*MATERIAL FOR THIS TASK*
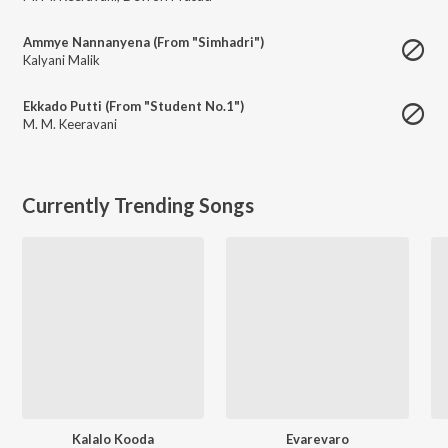
Ammye Nannanyena (From "Simhadri")
Kalyani Malik
Ekkado Putti (From "Student No.1")
M. M. Keeravani
Currently Trending Songs
Kalalo Kooda
Evarevaro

*INSTRUCTIONS TO FOLLOW*
The records above must be repeated exactly, minus their pictures.

*ANSWER BOX*
Ammye Nannanyena (From "Simhadri")
Kalyani Malik
Ekkado Putti (From "Student No.1")
M. M. Keeravani
Currently Trending Songs
Kalalo Kooda
Evarevaro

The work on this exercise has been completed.